The government has excused the post-freeze concessions by claiming that they were already in the pipeline before the prime minister’s order came down. But Adhoc and other NGOs say that is a thin defense, not least because the government refuses to say just how many concessions were already in the works.
“The promises made to the private companies seem to be more important than the promises made to the people,” said Nicolas Agostini, who works on land issues for Adhoc and who helped write the report.
With the concessions granted last year, some 41 percent of Cambodia’s arable land and 15 percent of its entire landmass, or nearly 2.7 million hectares, is now leased to industrial-scale farms, plantations and the like, a trend that lies at the heart of the country’s most pressing human rights problems.
Adhoc and others blame the concessions for land grabs, mass forced evictions, rampant illegal logging and increasingly violent showdowns between agitated villagers and armed guards, police and soldiers. They also say that most concessions have in one way or another broken the rules, most often by going ahead without the requisite social and environmental impact assessments or input from local communities.
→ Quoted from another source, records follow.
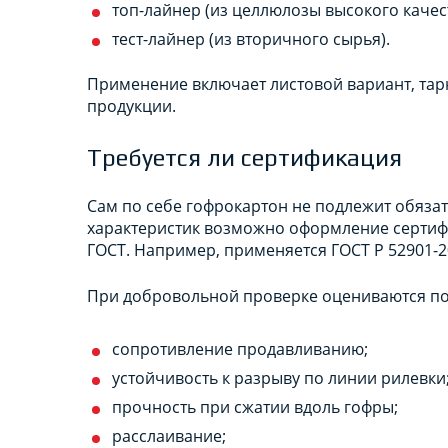
топ-лайнер (из целлюлозы высокого качест
тест-лайнер (из вторичного сырья).
Применение включает листовой вариант, тарн
продукции.
Требуется ли сертификация
Сам по себе гофрокартон не подлежит обяза
характеристик возможно оформление сертиф
ГОСТ. Например, применяется ГОСТ Р 52901-2
При добровольной проверке оцениваются по
сопротивление продавливанию;
устойчивость к разрыву по линии рилевки
прочность при сжатии вдоль гофры;
расслаивание;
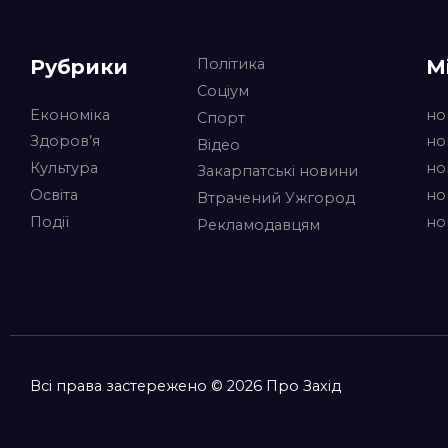
Рубрики
М
Політика
Соціум
Економіка
но
Спорт
Здоров’я
но
Відео
Культура
но
Закарпатські новини
Освіта
но
Втрачений Ужгород
Події
но
Рекламодавцям
Всі права застережено © 2026 Про Захід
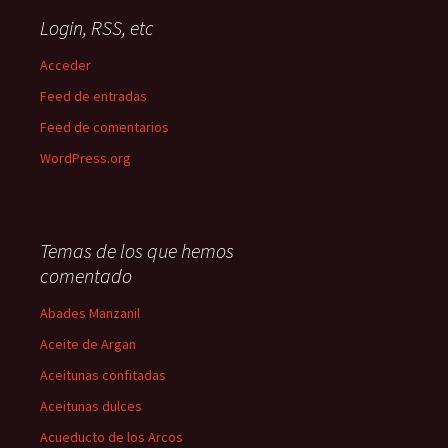
Login, RSS, etc
Acceder
Feed de entradas
Feed de comentarios
WordPress.org
Temas de los que hemos
comentado
Abades Manzanil
Aceite de Argan
Aceitunas confitadas
Aceitunas dulces
Acueducto de los Arcos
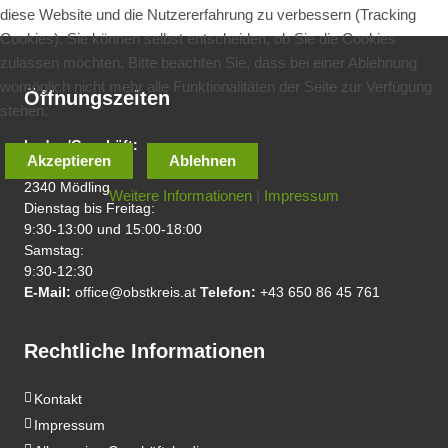
diese Website und die Nutzererfahrung zu verbessern (Tracking
Cookies). Sie können selbst entscheiden, ob Sie die Cookies
zulassen möchten. Bitte beachten Sie, dass bei einer Ablehnung
womöglich nicht mehr alle Funktionalitäten der Seite zur Verfügung
Öffnungszeiten
stehen.
Laden/Geschäft:
Akzeptieren
Ablehnen
Hauptstraße 56
2340 Mödling
Weitere Informationen
|
Impressum
Dienstag bis Freitag:
9:30-13:00 und 15:00-18:00
Samstag:
9:30-12:30
E-Mail:
office@obstkreis.at
Telefon:
+43 650 86 45 761
Rechtliche Informationen
Kontakt
Impressum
“As of today, evictions in Cambodia continue to illegally occur as a first, not last, resort,” the report states.
Those who have studied the concessions, including the U.N.’s human rights envoy to Cambodia, Surya Subedi, say they are also failing to deliver on the government’s promise of a better life for locals. On the contrary, evicted communities often end up with worse land, fewer schools and more debt.
This has been the case in Koh Kong province’s Kiri Sakor district, where more than 500 people have been evicted by China’s Union Development Group—which has a concession to turn the area into a massive coastal resort, according to local resident Prum Sann, 51. The evictees are now living at an ill equipped relocation site 17 km away where the farming has been tough, he added.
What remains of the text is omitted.